La fraternité, c’est la fraternité à l’égard des personnes âgées, c’est la lutte contre la solitude, c’est l’effort fait pour accompagner la vieillesse, pour accueillir la dépendance.
La fraternité, c’est la solidarité entre les générations, entre les territoires, entre les peuples.
Rien, du blabla, du vent, des knaëpfele. Bon c’est un discours, on galvanise ses troupes, alors allons voir le vrai programme.
Alors le programme de Sarkozy je le retrouve jamais (help) mais j’ai le programme des législatives de l’UMP. Disons que ca doit etre pareil. Ya un volet jeunesse, ca tombe bien. Pas de plan Marshall. Un pass culture pour des réductions en Europe, des semestres à l’étranger (erasmus ?), une réforme des universités avec plus d’autonomie, la majorité préparée à 16 ans, un pret à taux zero pour les jeunes. Où est le plan Marshall ?
Conclusion :
1) Sarkozy promet dans un discours quelque chose qui n’apparaît pas dans son programme, sans préciser dans son discours ce qu’il entend par là.

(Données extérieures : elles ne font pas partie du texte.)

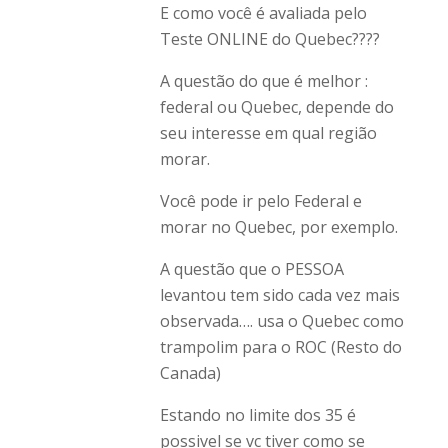
E como você é avaliada pelo
Teste ONLINE do Quebec????
A questão do que é melhor :
federal ou Quebec, depende do
seu interesse em qual região
morar.
Você pode ir pelo Federal e
morar no Quebec, por exemplo.
A questão que o PESSOA
levantou tem sido cada vez mais
observada…. usa o Quebec como
trampolim para o ROC (Resto do
Canada)
Estando no limite dos 35 é
possivel se vc tiver como se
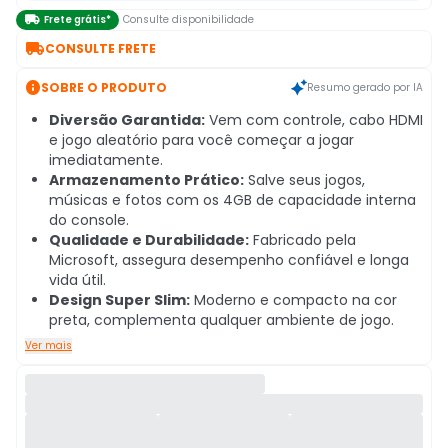

Frete grátis*
Consulte disponibilidade

CONSULTE FRETE

SOBRE O PRODUTO
Resumo gerado por IA
Diversão Garantida:
Vem com controle, cabo HDMI
e jogo aleatório para você começar a jogar
imediatamente.
Armazenamento Prático:
Salve seus jogos,
músicas e fotos com os 4GB de capacidade interna
do console.
Qualidade e Durabilidade:
Fabricado pela
Microsoft, assegura desempenho confiável e longa
vida útil.
Design Super Slim:
Moderno e compacto na cor
preta, complementa qualquer ambiente de jogo.
Ver mais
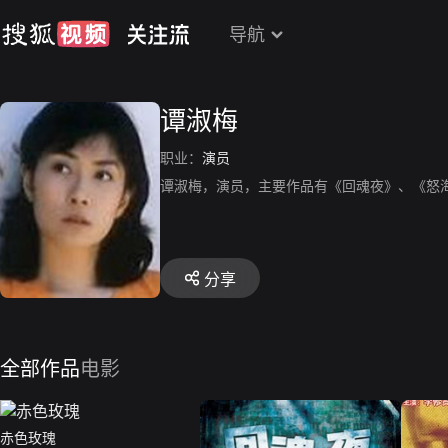
导航
谭淑梅
职业：
演员
谭淑梅，演员，主要作品有《回魂夜》、《怒
分享
全部作品
电影
赤色玫瑰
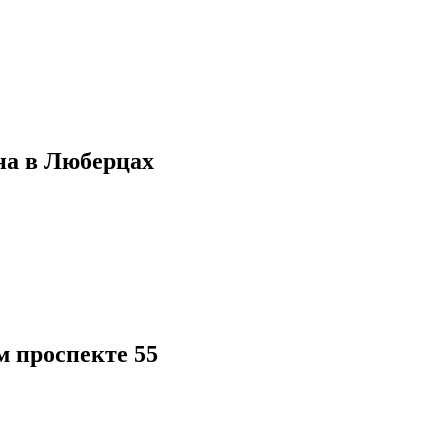
на в Люберцах
 проспекте 55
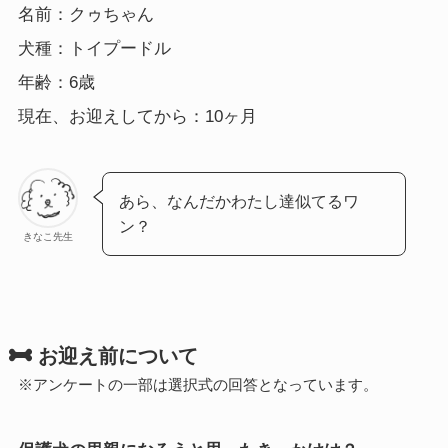
名前：クゥちゃん
犬種：トイプードル
年齢：6歳
現在、お迎えしてから：10ヶ月
あら、なんだかわたし達似てるワ
ン？
きなこ先生
お迎え前について
※アンケートの一部は選択式の回答となっています。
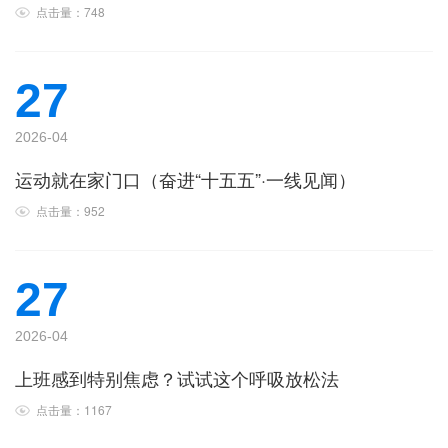
点击量：748
27
2026-04
运动就在家门口（奋进“十五五”·一线见闻）
点击量：952
27
2026-04
上班感到特别焦虑？试试这个呼吸放松法
点击量：1167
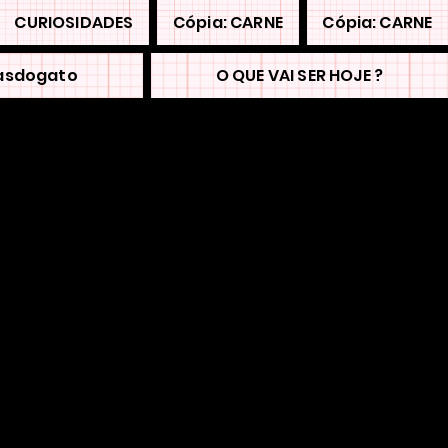
CURIOSIDADES
Cópia: CARNE
Cópia: CARNE
asdogato
O QUE VAI SER HOJE ?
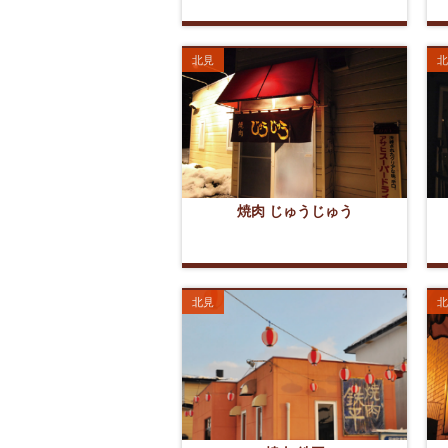
北見
北
焼肉 じゅうじゅう
北見
北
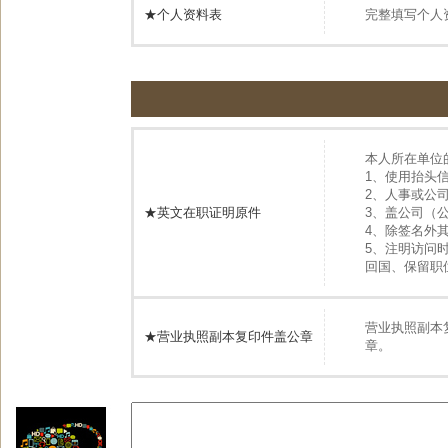
★个人资料表
完整填写个人
本人所在单位
1、使用抬头
2、人事或公
★英文在职证明原件
3、盖公司（
4、除签名外
5、注明访问
回国、保留职
营业执照副本
★营业执照副本复印件盖公章
章。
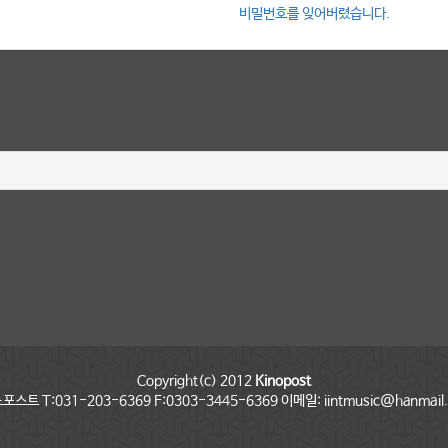
비밀번호를 잊어버렸습니다.
Copyright(c) 2012
Kinopost
포스트 T:031-203-6369 F:0303-3445-6369 이메일: iintmusic@hanmail.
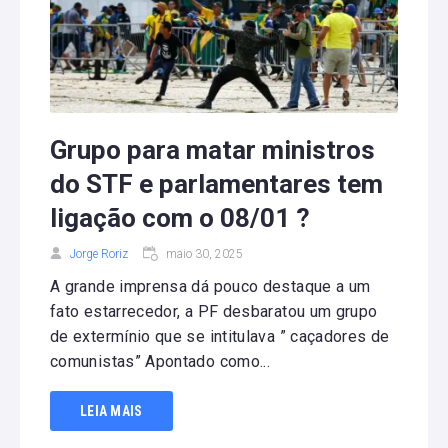
Grupo para matar ministros
do STF e parlamentares tem
ligação com o 08/01 ?
Jorge Roriz
maio 30, 2025
A grande imprensa dá pouco destaque a um
fato estarrecedor, a PF desbaratou um grupo
de extermínio que se intitulava ” caçadores de
comunistas” Apontado como...
LEIA MAIS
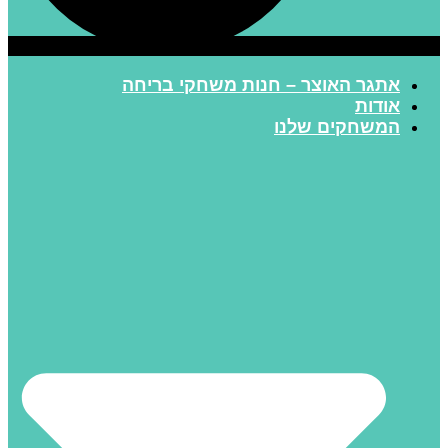
אתגר האוצר – חנות משחקי בריחה
אודות
המשחקים שלנו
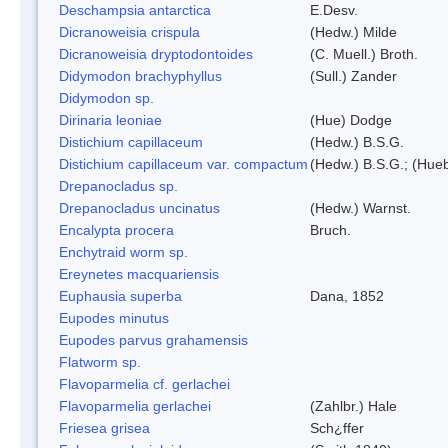
Deschampsia antarctica
E.Desv.
Dicranoweisia crispula
(Hedw.) Milde
Dicranoweisia dryptodontoides
(C. Muell.) Broth.
Didymodon brachyphyllus
(Sull.) Zander
Didymodon sp.
Dirinaria leoniae
(Hue) Dodge
Distichium capillaceum
(Hedw.) B.S.G.
Distichium capillaceum var. compactum
(Hedw.) B.S.G.; (Hueb
Drepanocladus sp.
Drepanocladus uncinatus
(Hedw.) Warnst.
Encalypta procera
Bruch.
Enchytraid worm sp.
Ereynetes macquariensis
Euphausia superba
Dana, 1852
Eupodes minutus
Eupodes parvus grahamensis
Flatworm sp.
Flavoparmelia cf. gerlachei
Flavoparmelia gerlachei
(Zahlbr.) Hale
Friesea grisea
Sch¿ffer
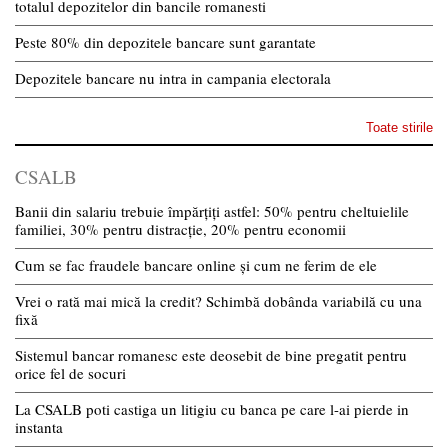
totalul depozitelor din bancile romanesti
Peste 80% din depozitele bancare sunt garantate
Depozitele bancare nu intra in campania electorala
Toate stirile
CSALB
Banii din salariu trebuie împărțiți astfel: 50% pentru cheltuielile
familiei, 30% pentru distracție, 20% pentru economii
Cum se fac fraudele bancare online și cum ne ferim de ele
Vrei o rată mai mică la credit? Schimbă dobânda variabilă cu una
fixă
Sistemul bancar romanesc este deosebit de bine pregatit pentru
orice fel de socuri
La CSALB poti castiga un litigiu cu banca pe care l-ai pierde in
instanta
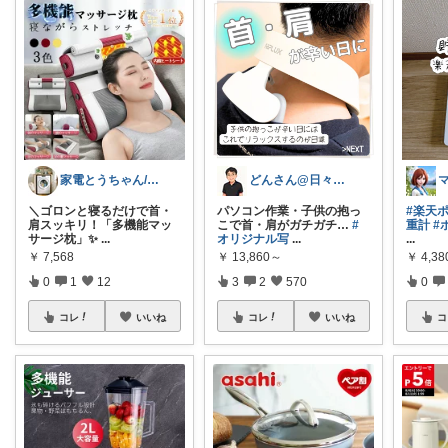
家電とうちゃん/2児のパパ✨️購入感謝！
どんさん@日々の生活に彩りを
​＼ゴロンと寝るだけで首・
パソコン作業・子供の抱っ
#楽天
肩スッキリ！「多機能マッ
こで首・肩がガチガチ…
#
重計
#
サージ枕」✨
...
オリジナル写
...
...
￥
7,568
￥
13,860～
￥
4,38
0
1
12
3
2
570
0
コレ
いいね
コレ
いいね
コ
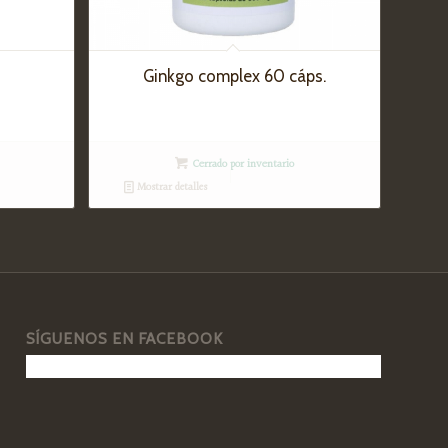
Ginkgo complex 60 cáps.
Cerrado por inventario
Mostrar detalles
SÍGUENOS EN FACEBOOK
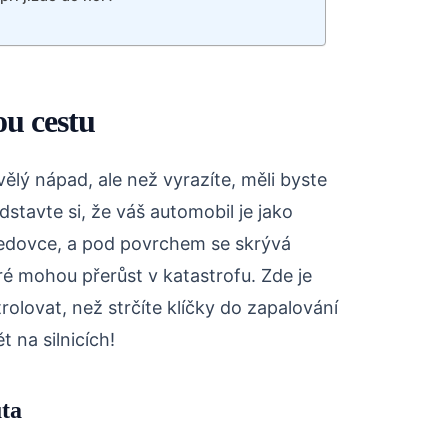
ou cestu
ělý nápad, ale než vyrazíte, měli byste
stavte si, že váš automobil je jako
a ledovce, a pod povrchem se skrývá
é mohou přerůst v katastrofu. Zde je
rolovat, než strčíte klíčky do zapalování
t na silnicích!
uta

2) Les medias reprennent cela sans aucune distance critique, sans demander à Sarkozy ce qu’il y met, et sans préciser qu’il n’y a aucune autre mention de cela.
3) Tout le monde est content, et a des rêves pleins la tête.
4) Je pense que le niveau médiocre atteint par une majorité de journalistes, qui ne sont que des porte micros, expliquent la difficulté des électeurs à distinguer entre les différents candidats.